Start of MATERIAL SHOWN

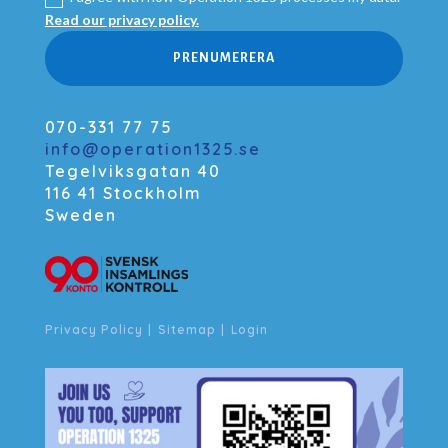
Read our privacy policy.
PRENUMERERA
070-331 77 75
info@operation1325.se
Tegelviksgatan 40
116 41 Stockholm
Sweden
Privacy Policy
|
Sitemap
|
Login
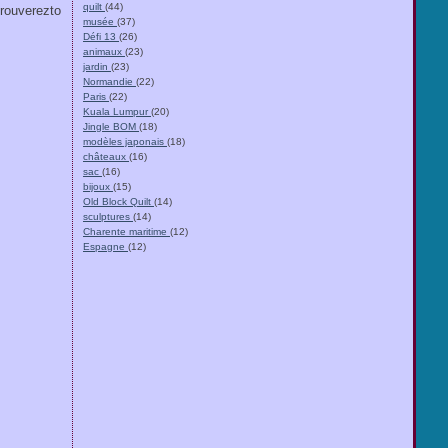
quilt
(44)
trouverezto
musée
(37)
Défi 13
(26)
animaux
(23)
jardin
(23)
Normandie
(22)
Paris
(22)
Kuala Lumpur
(20)
Jingle BOM
(18)
modèles japonais
(18)
châteaux
(16)
sac
(16)
bijoux
(15)
Old Block Quilt
(14)
sculptures
(14)
Charente maritime
(12)
Espagne
(12)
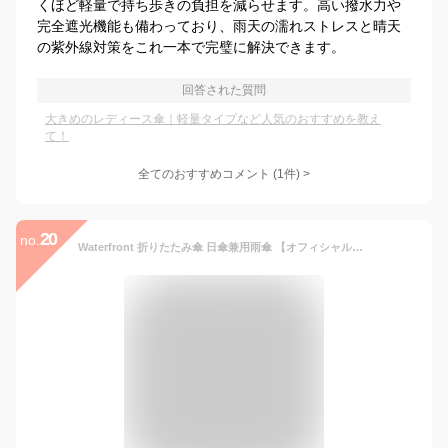
くほど軽量で持ち歩きの負担を減らせます。高い撥水力や
完全遮光機能も備わっており、雨天の濡れストレスと晴天
の紫外線対策をこれ一本で完璧に解決できます。
回答された質問
大きめのレディース傘｜軽量タイプなど人気のおすすめを教え
て！
全てのおすすめコメント
(
1
件)
>
20
no.
Waterfront 折りたたみ傘 日傘兼用雨傘 【オフィシャル限定】 サンシェイドシルバー シルバー 55cm 軽量コンパクト UVカット 99.9% ユニセックス S355-0777SL1-B1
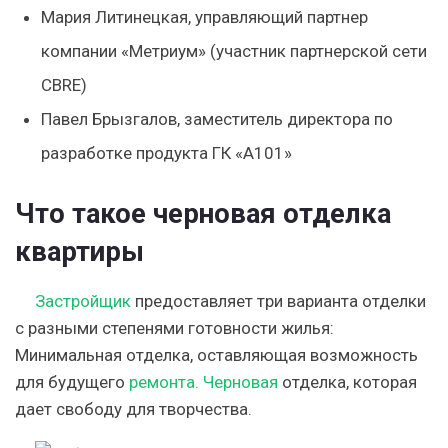
Мария Литинецкая, управляющий партнер
компании «Метриум» (участник партнерской сети
CBRE)
Павел Брызгалов, заместитель директора по
разработке продукта ГК «А101»
Что такое черновая отделка
квартиры
Застройщик
предоставляет три варианта отделки
с разными степенями готовности жилья:
Минимальная отделка, оставляющая возможность
для будущего
ремонта. Черновая
отделка, которая
дает свободу для творчества.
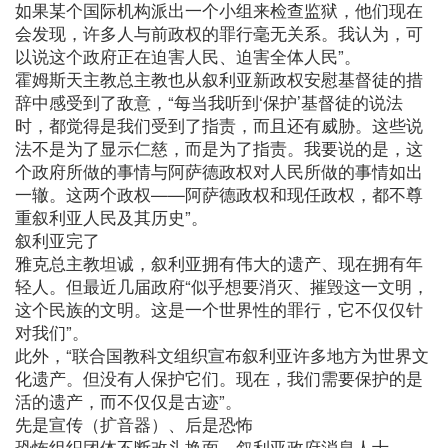
如果某个国际机构派出一个小组来检查监狱，他们现在
会发现，许多人与前政权的罪行毫无关系。我认为，可
以说这个政府正在迫害人民、迫害全体人民”。
霍姆斯天主教总主教也从叙利亚新政权安慰基督徒的措
辞中感受到了敌意，“每当我听到‘保护’基督徒的说法
时，都觉得是我们受到了指责，而且还有威胁。这些说
法不是为了显示仁慈，而是为了指责。我要说的是，这
个政府所做的事情与阿萨德政权对人民所做的事情如出
一辙。这两个政权——阿萨德政权和现任政权，都不尊
重叙利亚人民及其历史”。
叙利亚完了
雅克总主教坦诚，叙利亚拥有伟大的遗产、现在拥有年
轻人。但最近几届政府“似乎想要消灭、摧毁这一文明，
这个民族的文明。这是一个世界性的罪行，它不仅仅针
对我们”。
此外，“联合国教科文组织宣布叙利亚许多地方为世界文
化遗产。但没有人保护它们。现在，我们需要保护的是
活的遗产，而不仅仅是古迹”。
先是宣传（扩音器）、后是恐怖
恐怖组织团体不断改头换面。叙利亚政府消息人士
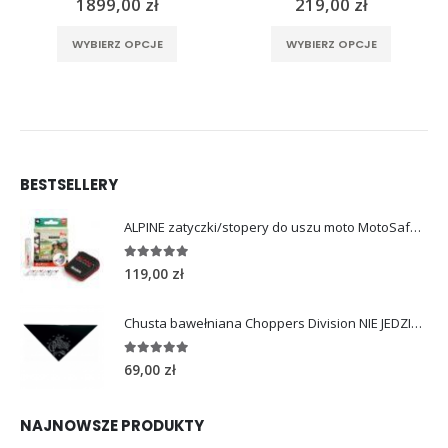
ualna
1899,00
zł
219,00
zł
a
a stronie produktu
Ten produkt ma wiele wariantów. Opcje można wybrać na stronie produktu
Ten produkt ma wiele wariantów. Opcje można wybrać na stronie produktu
osi:
WYBIERZ OPCJE
WYBIERZ OPCJE
,00 zł.
BESTSELLERY
ALPINE zatyczki/stopery do uszu moto MotoSafe Pro
4.96
out of 5
119,00
zł
Chusta bawełniana Choppers Division NIE JEDZIESZ NIE ŻYJESZ
5.00
out of 5
69,00
zł
NAJNOWSZE PRODUKTY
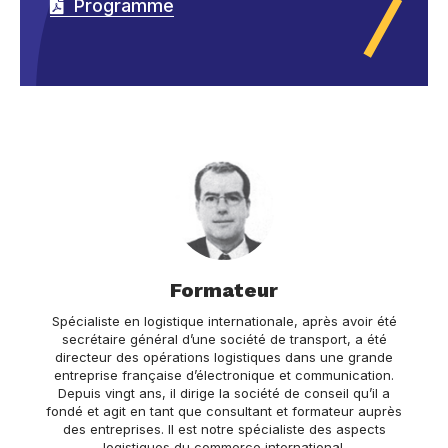
Programme
Formateur
Spécialiste en logistique internationale, après avoir été
secrétaire général d’une société de transport, a été
directeur des opérations logistiques dans une grande
entreprise française d’électronique et communication.
Depuis vingt ans, il dirige la société de conseil qu’il a
fondé et agit en tant que consultant et formateur auprès
des entreprises. Il est notre spécialiste des aspects
logistiques du commerce international.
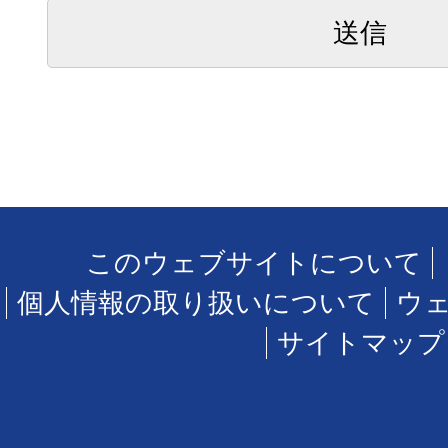
このウェブサイトについて
個人情報の取り扱いについて
ウ
サイトマップ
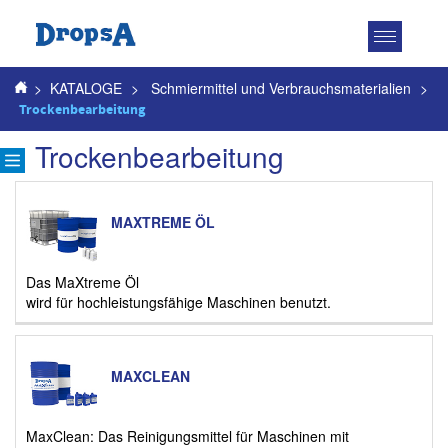
Toggle
navigatio
>
KATALOGE
>
Schmiermittel und Verbrauchsmaterialien
>
Trockenbearbeitung
Trockenbearbeitung
MAXTREME ÖL
Das MaXtreme Öl
wird für hochleistungsfähige Maschinen benutzt.
MAXCLEAN
MaxClean: Das Reinigungsmittel für Maschinen mit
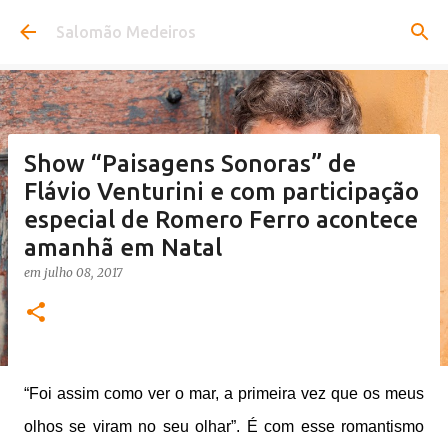
Pular para o conteúdo principal
Salomão Medeiros
Show “Paisagens Sonoras” de
Flávio Venturini e com participação
especial de Romero Ferro acontece
amanhã em Natal
em
julho 08, 2017
“Foi assim como ver o mar, a primeira vez que os meus
olhos se viram no seu olhar”. É com esse romantismo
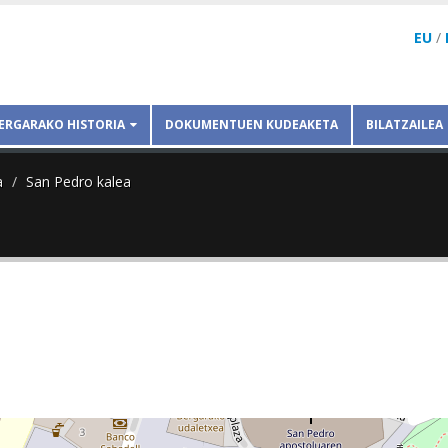
EU
/
ERGARAKO HISTORIA
DOKUMENTUEN KUDEAKETA
BILATZAILEA
a
San Pedro kalea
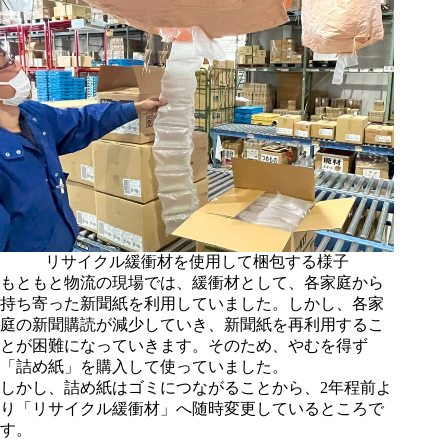
リサイクル緩衝材を使用して梱包する様子
もともと物流の現場では、緩衝材として、各家庭から
持ち寄った新聞紙を利用していました。しかし、各家
庭の新聞購読が減少していき、新聞紙を再利用するこ
とが困難になっていきます。そのため、やむを得ず
「詰め紙」を購入して使っていました。
しかし、詰め紙はゴミにつながることから、2年程前よ
り「リサイクル緩衝材」へ随時変更しているところで
す。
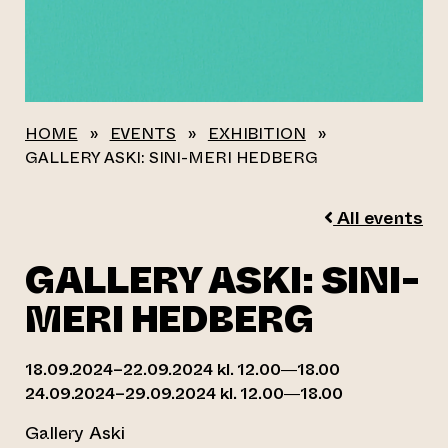
HOME
»
EVENTS
»
EXHIBITION
»
GALLERY ASKI: SINI-MERI HEDBERG
All events
GALLERY ASKI: SINI-
MERI HEDBERG
18.09.2024–22.09.2024 kl. 12.00—18.00
24.09.2024–29.09.2024 kl. 12.00—18.00
Gallery Aski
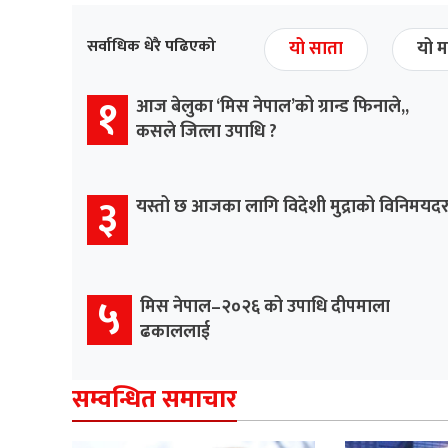
सर्वाधिक धेरै पढिएको
यो साता
यो म
१
आज बेलुका ‘मिस नेपाल’को ग्रान्ड फिनाले,,
कसले जित्ला उपाधि ?
३
यस्तो छ आजका लागि विदेशी मुद्राको विनिमयद
५
मिस नेपाल–२०२६ को उपाधि दीपमाला
ढकाललाई
सम्वन्धित समाचार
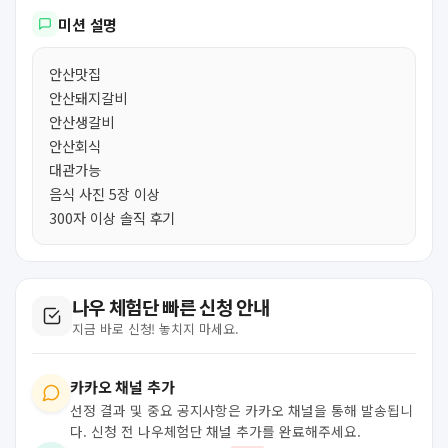
미션 설명
안산맛집
안산돼지갈비
안산생갈비
안산회식
대관가능
음식 사진 5장 이상
300자 이상 솔직 후기
나우 체험단 빠른 신청 안내
지금 바로 신청! 놓치지 마세요.
카카오 채널 추가
선정 결과 및 중요 공지사항은 카카오 채널을 통해 발송됩니
다. 신청 전 나우체험단 채널 추가를 완료해주세요.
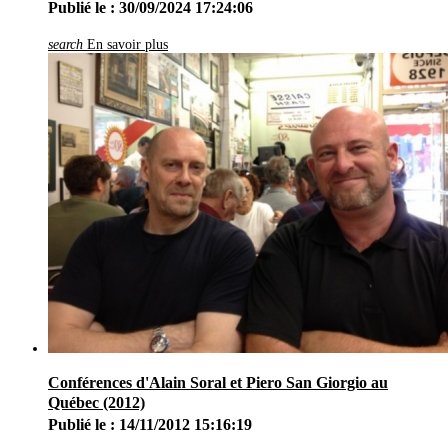
Publié le : 30/09/2024 17:24:06
search
En savoir plus
Conférences d'Alain Soral et Piero San Giorgio au
Québec (2012)
Publié le : 14/11/2012 15:16:19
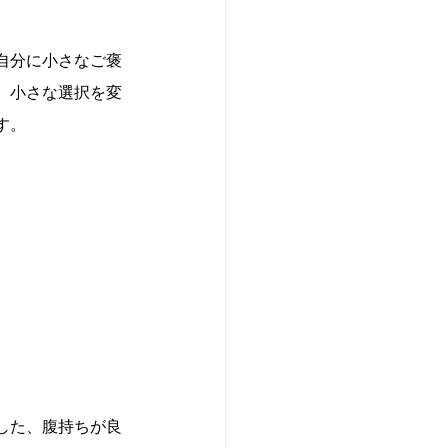
自分に小さなご褒
、小さな選択を変
す。
した、腹持ちが良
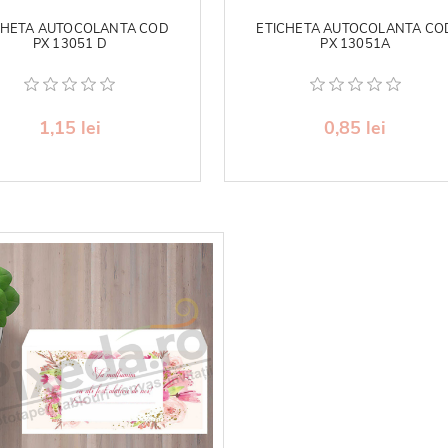
CHETA AUTOCOLANTA COD
ETICHETA AUTOCOLANTA CO
PX 13051 D
PX 13051A
1,15 lei
0,85 lei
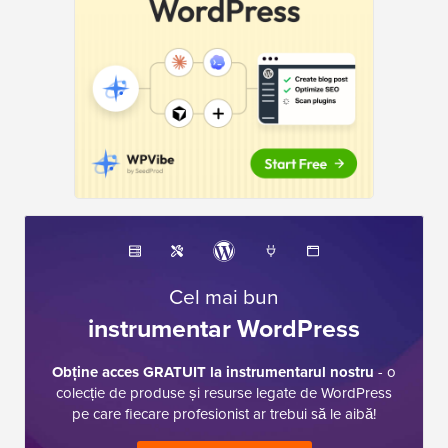
Cel mai bun
instrumentar WordPress
Obține acces GRATUIT la instrumentarul nostru
- o
colecție de produse și resurse legate de WordPress
pe care fiecare profesionist ar trebui să le aibă!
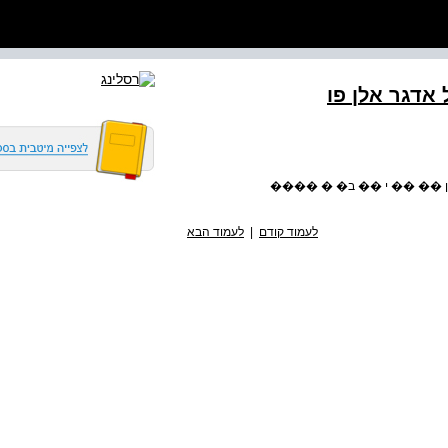
אדגר אלן פו
לקשטיין �� �� י �� ב� � ����
לעמוד קודם
|
לעמוד הבא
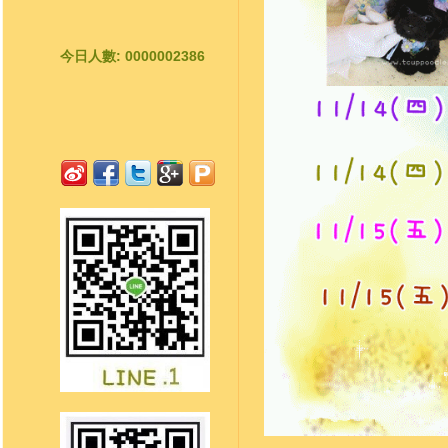
今日人數: 0000002386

End of MATERIAL SHOWN

DIRECTIONS FOR THIS TASK -
Every line of the entries above that includes "Maschinen" should be copied.

RESULT FOR THIS TASK -
wird für hochleistungsfähige Maschinen benutzt.
MaxClean: Das Reinigungsmittel für Maschinen mit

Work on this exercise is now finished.